Il dualismo tra Tolstoj e Dostoevskij

«Provate a chiedere a un uomo se preferisce Tolstoj o Dostoevskij e conoscerete il segreto del suo cuore»: a partire da questo dilemma George Steiner, appena trentenne, costruisce nel 1959 il suo grande saggio d’esordio. Ispirato da una riflessione del filosofo russo Nikolaj Berdjaev («Si potrebbero distinguere due strutture psichiche, due tipi d’anima, uno predisposto ad accogliere lo spirito tolstoiano, l’altro lo spirito dostoevskiano»), il critico intraprende un affascinante viaggio nella sterminata produzione di due giganti della letteratura. «La scelta tra Tolstoj o Dostoevskij – spiega Steiner nelle prime pagine del libro in cui la drastica alternativa campeggia già nel titolo: Tolstoj o Dostoevskij (Edizioni Paoline, 1965; Garzanti, 1995) — adombra quello che gli esistenzialisti definirebbero un engagement; essa consegna la nostra immaginazione all’una o all’altra di due interpretazioni del destino umano, del futuro storico e del mistero di Dio che sono radicalmente opposte».
Un confronto, insomma, in cui si scontrano due antitetici sistemi di pensiero, due diverse visioni della vita, della religione e della maniera di svelare le parti più nascoste della realtà. Ma perché proprio Dostoevskij e Tolstoj? Perché non mettere a confronto l’autore di Delitto e castigo con altri romanzieri ottocenteschi come Honoré de Balzac o Charles Dickens? Per Steiner, la risposta è del tutto personale: «Lasciatemi affermare la mia incrollabile convinzione della supremazia di Tolstoj e Dostoevskij tra tutti i romanzieri. Essi eccellono per ampiezza di visione e forza di espressione». Si tratta di una convinzione «non dimostrabile», come tutti i «giudizi» espressi dai critici. Ma nessuno dei grandi romanzieri, insiste Steiner, è riuscito a dipingere un quadro così completo della vita dell’uomo attraverso la descrizione della sua dimensione quotidiana ed eroica (Tolstoj) o della sua anima esplorandone le pieghe più profonde e sotterranee (Dostoevskij). 

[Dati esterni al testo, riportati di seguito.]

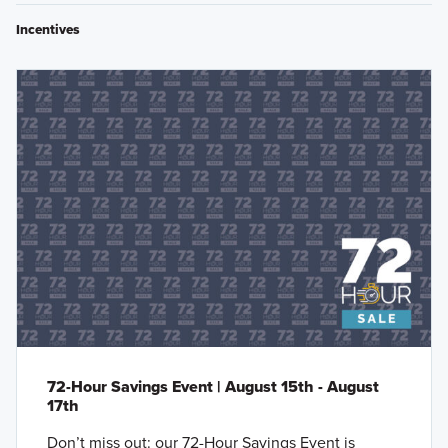
Incentives
72-Hour Savings Event | August 15th - August
17th
Don’t miss out: our 72-Hour Savings Event is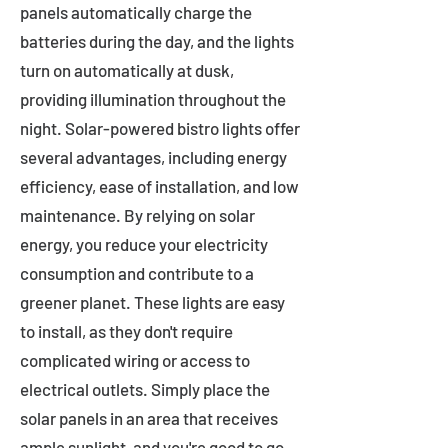
panels automatically charge the
batteries during the day, and the lights
turn on automatically at dusk,
providing illumination throughout the
night. Solar-powered bistro lights offer
several advantages, including energy
efficiency, ease of installation, and low
maintenance. By relying on solar
energy, you reduce your electricity
consumption and contribute to a
greener planet. These lights are easy
to install, as they don't require
complicated wiring or access to
electrical outlets. Simply place the
solar panels in an area that receives
ample sunlight, and you're good to go.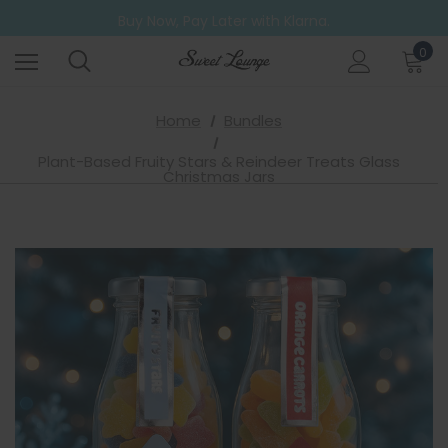
Free UK Shipping on all orders over £20
Buy Now, Pay Later with Klarna.
Go ahead. Try them all! A 6 Pack for those who can't decide.
0
Free UK Shipping on all orders over £20
Home
Bundles
Plant-Based Fruity Stars & Reindeer Treats Glass
Christmas Jars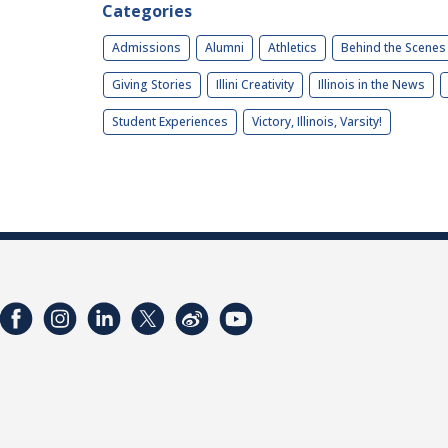
Categories
Admissions
Alumni
Athletics
Behind the Scenes
Giving Stories
Illini Creativity
Illinois in the News
Student Experiences
Victory, Illinois, Varsity!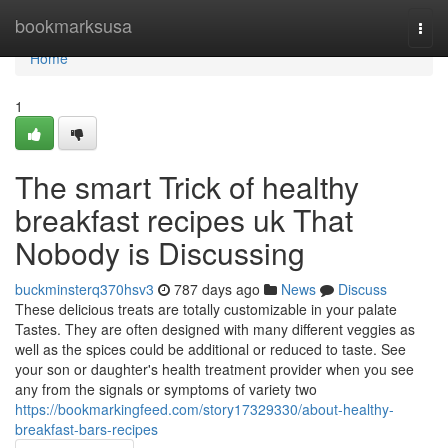
Home
bookmarksusa
Togg
navi
Home
1
The smart Trick of healthy
breakfast recipes uk That
Nobody is Discussing
buckminsterq370hsv3
787 days ago
News
Discuss
These delicious treats are totally customizable in your palate
Tastes. They are often designed with many different veggies as
well as the spices could be additional or reduced to taste. See
your son or daughter's health treatment provider when you see
any from the signals or symptoms of variety two
https://bookmarkingfeed.com/story17329330/about-healthy-
breakfast-bars-recipes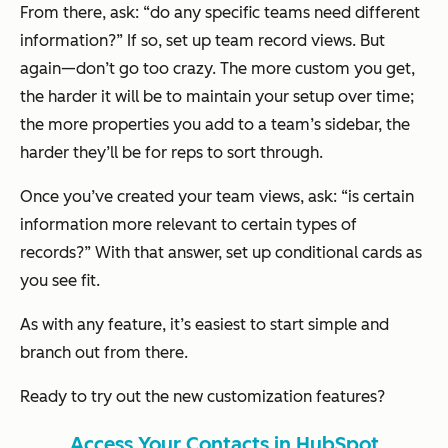
From there, ask: “do any specific teams need different
information?” If so, set up team record views. But
again—don’t go too crazy. The more custom you get,
the harder it will be to maintain your setup over time;
the more properties you add to a team’s sidebar, the
harder they’ll be for reps to sort through.
Once you’ve created your team views, ask: “is certain
information more relevant to certain types of
records?” With that answer, set up conditional cards as
you see fit.
As with any feature, it’s easiest to start simple and
branch out from there.
Ready to try out the new customization features?
Access Your Contacts in HubSpot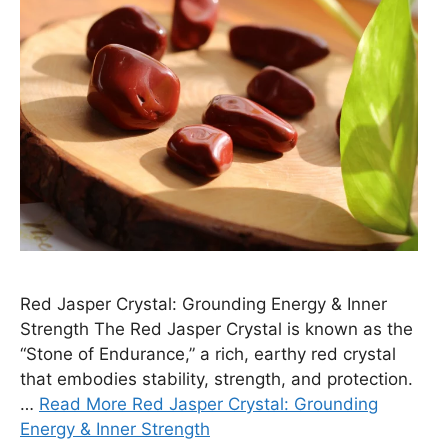
Red Jasper Crystal: Grounding Energy & Inner
Strength The Red Jasper Crystal is known as the
“Stone of Endurance,” a rich, earthy red crystal
that embodies stability, strength, and protection.
…
Read More Red Jasper Crystal: Grounding
Energy & Inner Strength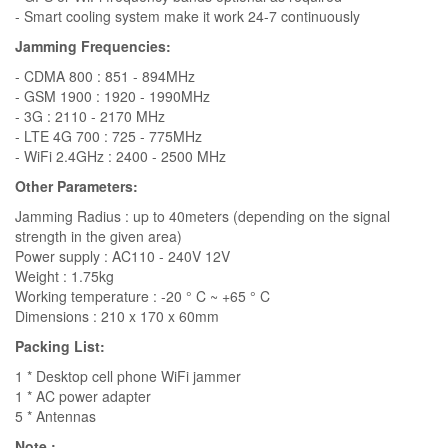
- Smart cooling system make it work 24-7 continuously
Jamming Frequencies:
- CDMA 800 : 851 - 894MHz
- GSM 1900 : 1920 - 1990MHz
- 3G : 2110 - 2170 MHz
- LTE 4G 700 : 725 - 775MHz
- WiFi 2.4GHz : 2400 - 2500 MHz
Other Parameters:
Jamming Radius : up to 40meters (depending on the signal
strength in the given area)
Power supply : AC110 - 240V 12V
Weight : 1.75kg
Working temperature : -20 ° C ~ +65 ° C
Dimensions : 210 x 170 x 60mm
Packing List:
1 * Desktop cell phone WiFi jammer
1 * AC power adapter
5 * Antennas
Note :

In questi colossi – che, pur scrivendo nella stessa lingua e nello stesso periodo, vissero senza mai incontrarsi – «l’impulso creativo e quello teso alla conoscenza sistematica» sono stati fortemente condizionati dalla «pressione dell’esperienza». Alla stessa maniera, la loro debordante energia li ha spinti a plasmare opere d’imponente vastità: la «taglia» dei romanzi, l’abbondanza dei personaggi, il pullulare delle idee esprimono la potenza della loro visione del mondo. Si tratta di una dualità in cui trovano posto due concezioni opposte della letteratura. Dostoevskij è un romanziere tragico, Tolstoj epico. Da una parte, la tradizione shakespeariana, in cui «il senso tragico della vita, inteso nel vecchio modo, è completamente rinnovato». Dall’altra, la rinascita dell’epica omerica e «il ritorno (...) di forme che erano scomparse nella poetica occidentale dai tempi di Milton».

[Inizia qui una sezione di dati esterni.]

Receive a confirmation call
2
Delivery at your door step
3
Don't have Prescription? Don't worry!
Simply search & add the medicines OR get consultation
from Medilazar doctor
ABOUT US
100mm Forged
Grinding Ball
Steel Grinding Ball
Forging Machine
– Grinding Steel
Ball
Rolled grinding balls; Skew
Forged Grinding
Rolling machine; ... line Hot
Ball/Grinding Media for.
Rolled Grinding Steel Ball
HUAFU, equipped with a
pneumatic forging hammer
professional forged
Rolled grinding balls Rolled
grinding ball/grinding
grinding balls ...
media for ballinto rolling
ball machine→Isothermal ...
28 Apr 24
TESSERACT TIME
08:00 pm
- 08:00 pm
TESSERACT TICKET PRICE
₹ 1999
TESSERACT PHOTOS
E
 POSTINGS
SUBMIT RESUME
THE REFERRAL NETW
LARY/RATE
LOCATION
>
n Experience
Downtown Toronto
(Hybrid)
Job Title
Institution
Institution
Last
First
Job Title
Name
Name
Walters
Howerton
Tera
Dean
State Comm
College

Dostoevskij esprime con chiarezza il suo entusiasmo per William Shakespeare, lo considera un profeta inviato per svelare i misteri dell’animo umano. E, per Steiner, la concezione del «tempo» dell’autore russo è tipicamente teatrale: concentrare un gran numero di azioni e di sviluppi in un arco cronologico molto limitato, racchiudere in una sola giornata gli avvenimenti principali dell’Idiota, in meno di quarantott’ore le vicende dei Demòni e in soli cinque giorni (con l’esclusione del processo) il racconto dei Fratelli Karamazov, significa far coincidere il rapido ritmo del racconto con la velocità della creazione (la scrittura dell’Idiota, per esempio, trova il suo compimento in poco più di tre settimane). Dostoevskij, in effetti, costruisce i suoi romanzi come tragedie e i suoi personaggi vengono presentati come eroi tragici che commettono dei crimini.
Ma è nella concezione stessa dell’essere umano che Dostoevskij si differenzia da Tolstoj: affascinato dalla presenza del male e della perversione, concentra la sua attenzione sui conflitti interiori dei protagonisti che, come in una pièce teatrale, vengono lasciati al totale arbitrio dell’imprevedibilità dell’azione. E nonostante la centralità di Cristo, Dostoevskij non ha mai nascosto il suo tormento sull’esistenza di Dio, a tal punto che Steiner percepisce in lui una mistica pura che non ha equivalenti nella concezione religiosa di Tolstoj. Un confronto ricco di spunti e di riflessioni. Ma privo di una risposta finale: Steiner lascia al lettore la scelta personale tra l’uno o l’altro dei due grandi romanzieri.